Task to complete:
Wherever "MAGAZINE" appears in a line of the listing, report that line.

*** Opening of Given data ***

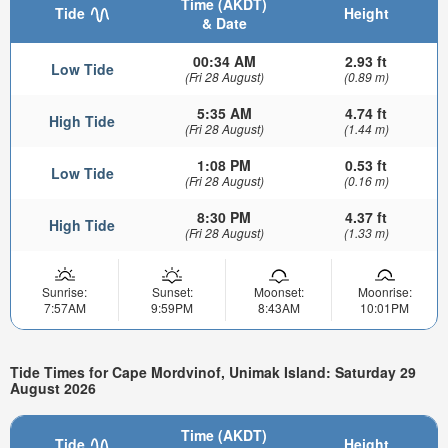
Time (AKDT)
Tide
Height
& Date
00:34 AM
2.93 ft
Low Tide
(Fri 28 August)
(0.89 m)
5:35 AM
4.74 ft
High Tide
(Fri 28 August)
(1.44 m)
1:08 PM
0.53 ft
Low Tide
(Fri 28 August)
(0.16 m)
8:30 PM
4.37 ft
High Tide
(Fri 28 August)
(1.33 m)
Sunrise:
Sunset:
Moonset:
Moonrise:
7:57AM
9:59PM
8:43AM
10:01PM
Tide Times for Cape Mordvinof, Unimak Island: Saturday 29
August 2026
Time (AKDT)
Tide
Height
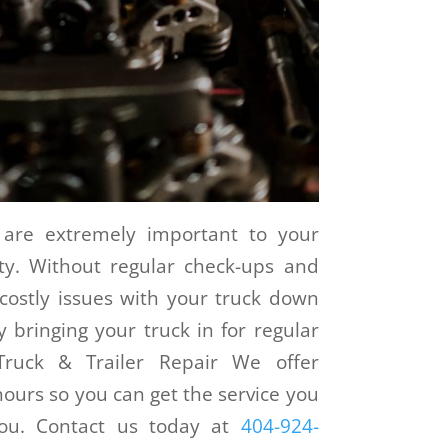
 are extremely important to your
ity. Without regular check-ups and
ostly issues with your truck down
 bringing your truck in for regular
Truck & Trailer Repair We offer
ours so you can get the service you
you. Contact us today at
404-924-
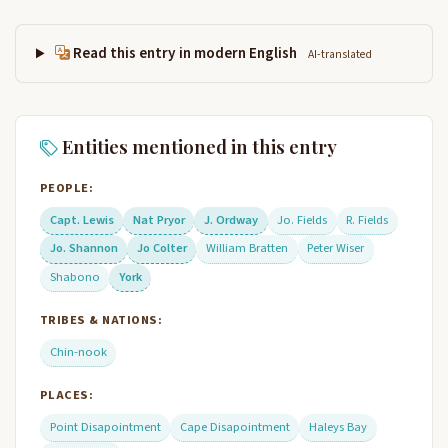
Read this entry in modern English
AI-translated
Entities mentioned in this entry
PEOPLE:
Capt. Lewis
Nat Pryor
J. Ordway
Jo. Fields
R. Fields
Jo. Shannon
Jo Colter
William Bratten
Peter Wiser
Shabono
York
TRIBES & NATIONS:
Chin-nook
PLACES:
Point Disapointment
Cape Disapointment
Haleys Bay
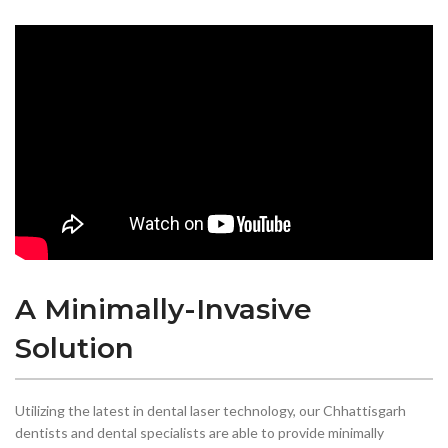
A Minimally-Invasive
Solution
Utilizing the latest in dental laser technology, our Chhattisgarh
dentists and dental specialists are able to provide minimally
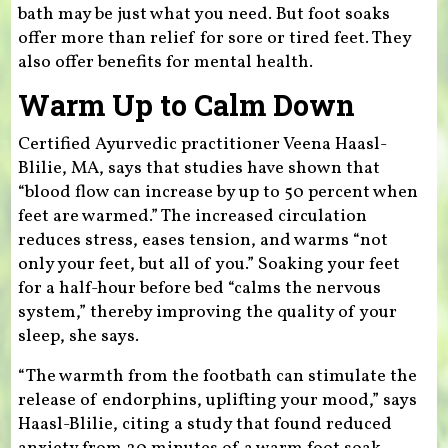
bath may be just what you need. But foot soaks
offer more than relief for sore or tired feet. They
also offer benefits for mental health.
Warm Up to Calm Down
Certified Ayurvedic practitioner Veena Haasl-
Blilie, MA, says that studies have shown that
“blood flow can increase by up to 50 percent when
feet are warmed.” The increased circulation
reduces stress, eases tension, and warms “not
only your feet, but all of you.” Soaking your feet
for a half-hour before bed “calms the nervous
system,” thereby improving the quality of your
sleep, she says.
“The warmth from the footbath can stimulate the
release of endorphins, uplifting your mood,” says
Haasl-Blilie, citing a study that found reduced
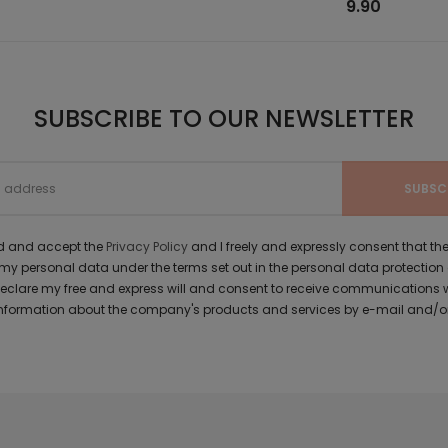
9.90
SUBSCRIBE TO OUR NEWSLETTER
ad and accept the
Privacy Policy
and I freely and expressly consent that 
y personal data under the terms set out in the personal data protection
 declare my free and express will and consent to receive communications 
formation about the company's products and services by e-mail and/or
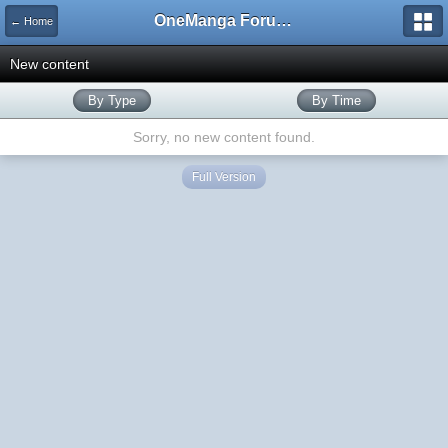
OneManga Forums
← Home
New content
By Type
By Time
Sorry, no new content found.
Full Version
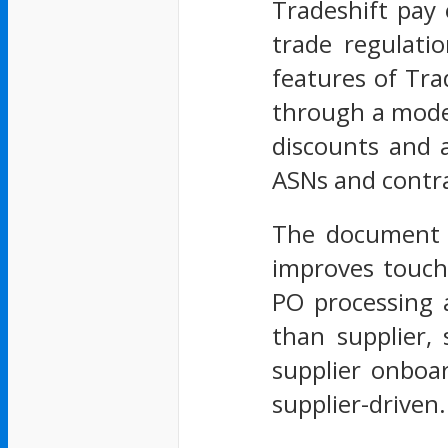
Tradeshift pay 
trade regulati
features of Tra
through a mode
discounts and 
ASNs and contra
The document f
improves touchl
PO processing 
than supplier,
supplier onboar
supplier-driven.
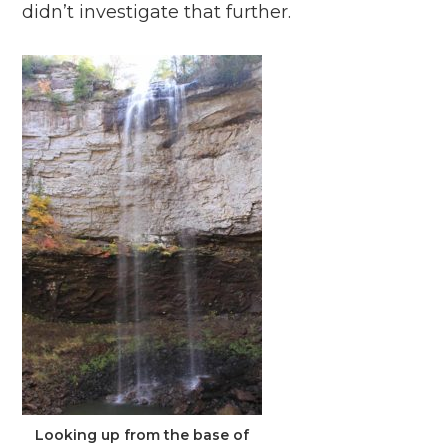
didn’t investigate that further.
Looking up from the base of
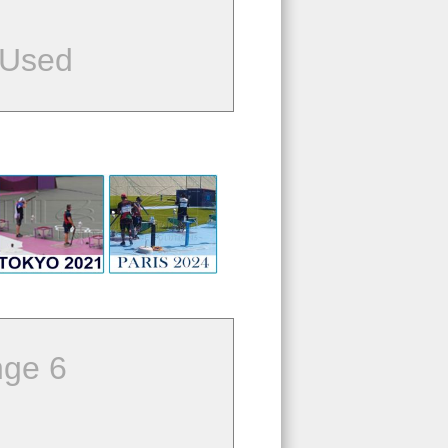
 Used
ge 6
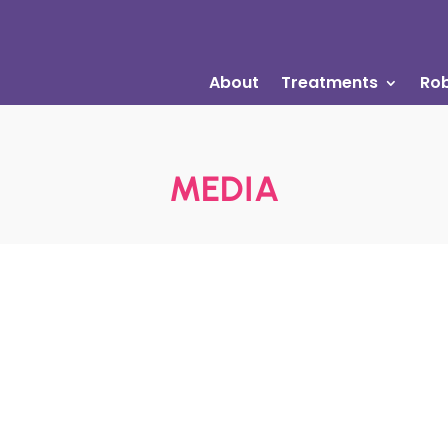
About
Treatments
Rob
MEDIA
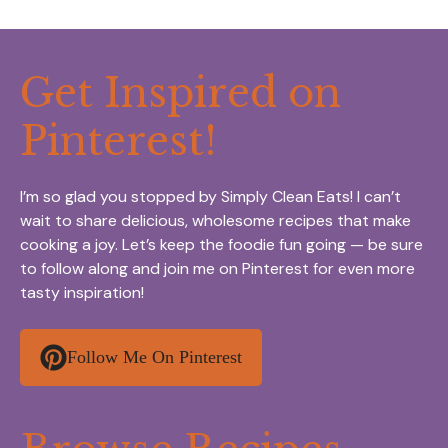
Get Inspired on
Pinterest!
I’m so glad you stopped by Simply Clean Eats! I can’t
wait to share delicious, wholesome recipes that make
cooking a joy. Let’s keep the foodie fun going — be sure
to follow along and join me on Pinterest for even more
tasty inspiration!
Follow Me On Pinterest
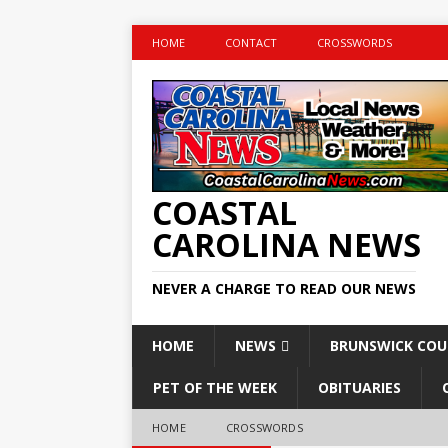
HOME
CONTACT
CROSSWORDS
COASTAL
CAROLINA NEWS
NEVER A CHARGE TO READ OUR NEWS
HOME
NEWS
BRUNSWICK CO
PET OF THE WEEK
OBITUARIES
HOME
CROSSWORDS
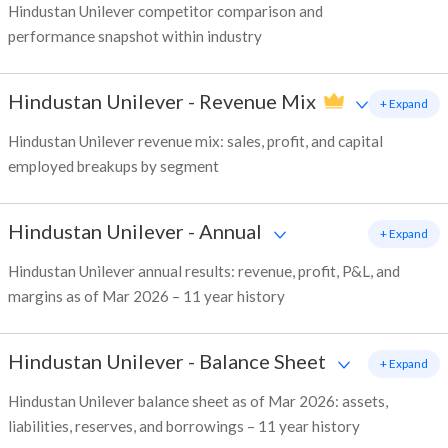
Hindustan Unilever competitor comparison and
performance snapshot within industry
Hindustan Unilever
-
Revenue Mix
+ Expand
Hindustan Unilever revenue mix: sales, profit, and capital
employed breakups by segment
Hindustan Unilever
-
Annual
+ Expand
Hindustan Unilever annual results: revenue, profit, P&L, and
margins as of Mar 2026 – 11 year history
Hindustan Unilever
-
Balance Sheet
+ Expand
Hindustan Unilever balance sheet as of Mar 2026: assets,
liabilities, reserves, and borrowings – 11 year history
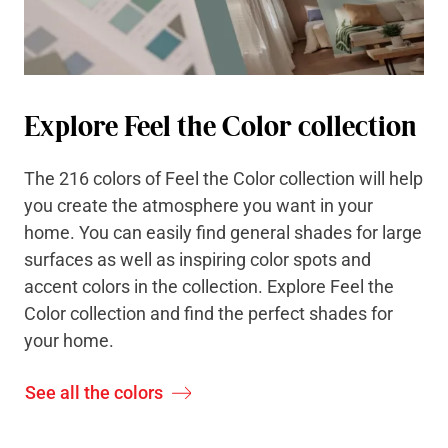
Explore Feel the Color collection
The 216 colors of Feel the Color collection will help
you create the atmosphere you want in your
home. You can easily find general shades for large
surfaces as well as inspiring color spots and
accent colors in the collection. Explore Feel the
Color collection and find the perfect shades for
your home.
See all the colors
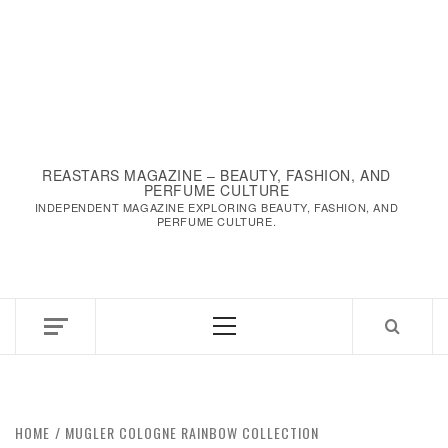
REASTARS MAGAZINE – BEAUTY, FASHION, AND
PERFUME CULTURE
INDEPENDENT MAGAZINE EXPLORING BEAUTY, FASHION, AND
PERFUME CULTURE.
Primary
Menu
HOME
MUGLER COLOGNE RAINBOW COLLECTION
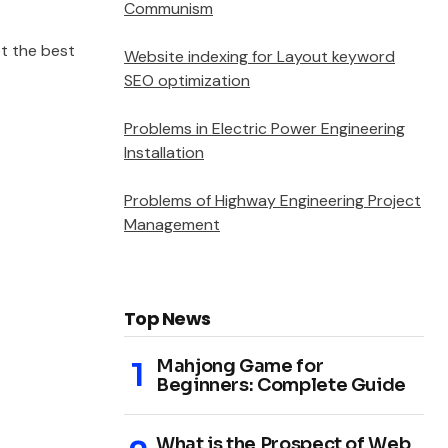
Communism
t the best
Website indexing for Layout keyword
SEO optimization
Problems in Electric Power Engineering
Installation
Problems of Highway Engineering Project
Management
Top News
Mahjong Game for
Beginners: Complete Guide
What is the Prospect of Web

*** Close of Given data ***

Final answer:
REASTARS MAGAZINE – BEAUTY, FASHION, AND
INDEPENDENT MAGAZINE EXPLORING BEAUTY, FASHION, AND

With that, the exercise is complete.